### [YOUR GOAL]
Produce the lines from the one containing "個人情報の取り扱いについて (357, 1155)" through the end of the material exactly as they appear, both ends included, and leave the pictures out.
-=-=-
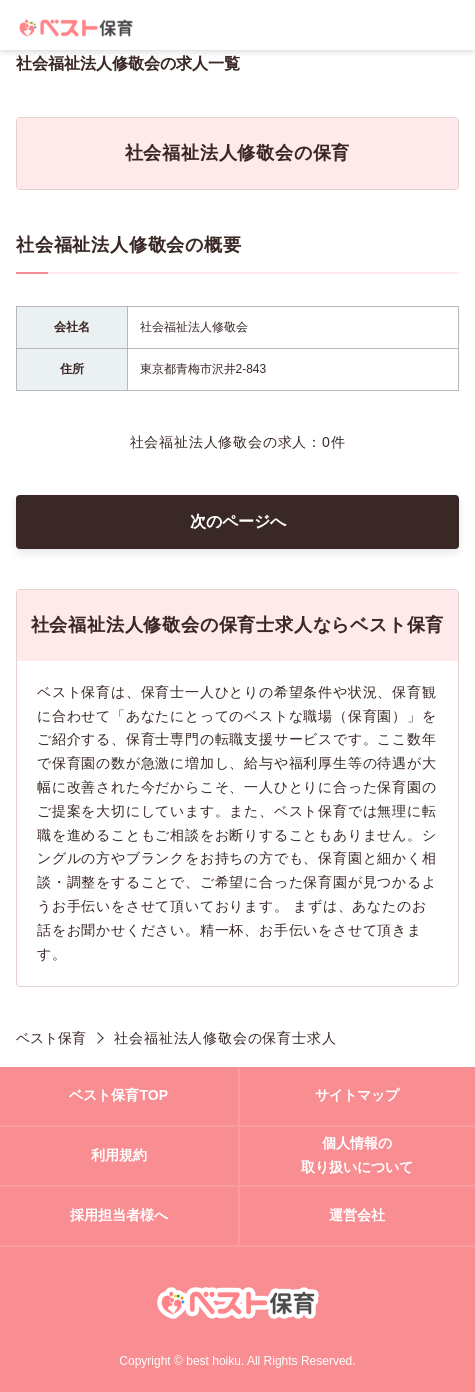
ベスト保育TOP (118, 1095)
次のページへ (238, 521)
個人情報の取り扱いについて (357, 1155)
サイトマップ (357, 1095)
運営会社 (357, 1215)
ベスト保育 (51, 1038)
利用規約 (119, 1155)
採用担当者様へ (119, 1215)
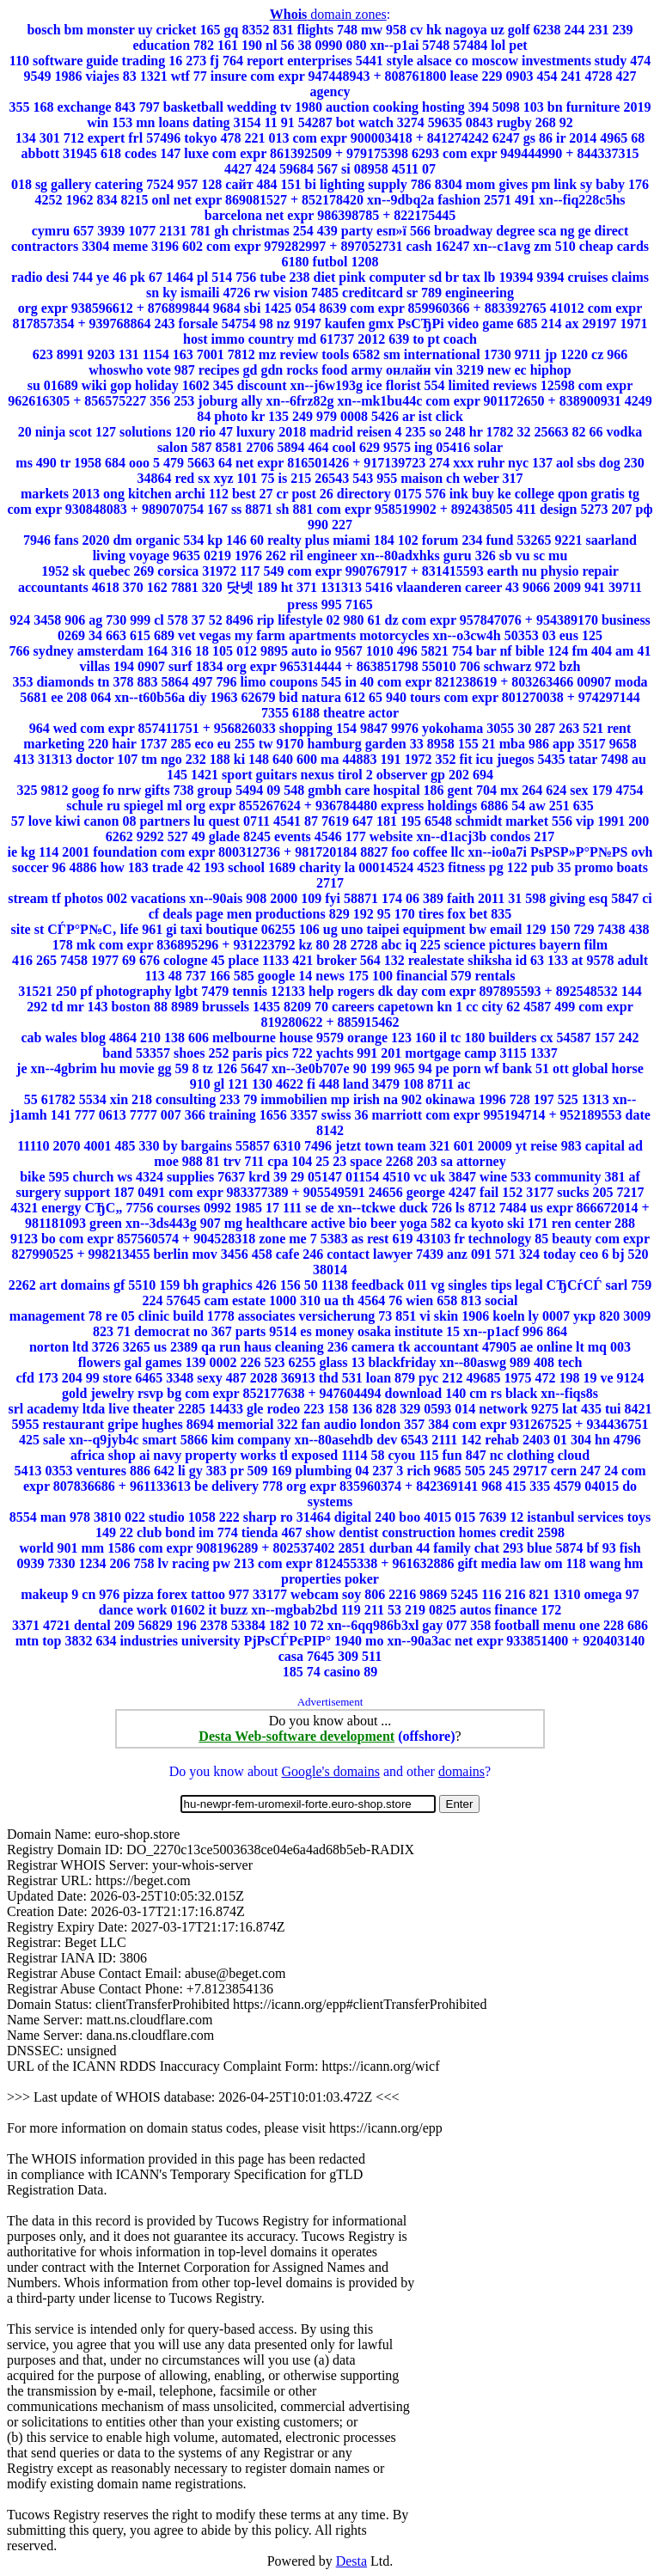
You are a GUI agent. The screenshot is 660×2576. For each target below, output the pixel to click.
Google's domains (330, 1771)
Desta (351, 2561)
-=-=-
### [REPLY TO THE EXERCISE]
個人情報の取り扱いについて (357, 1155)
サイトマップ (357, 1095)
運営会社 (357, 1215)
ベスト保育 (51, 1038)
利用規約 (119, 1155)
採用担当者様へ (119, 1215)
You are a GUI agent. The screenshot is 660×2576. For each target below, output the pixel to click.
Google's domains (330, 1771)
Desta (351, 2561)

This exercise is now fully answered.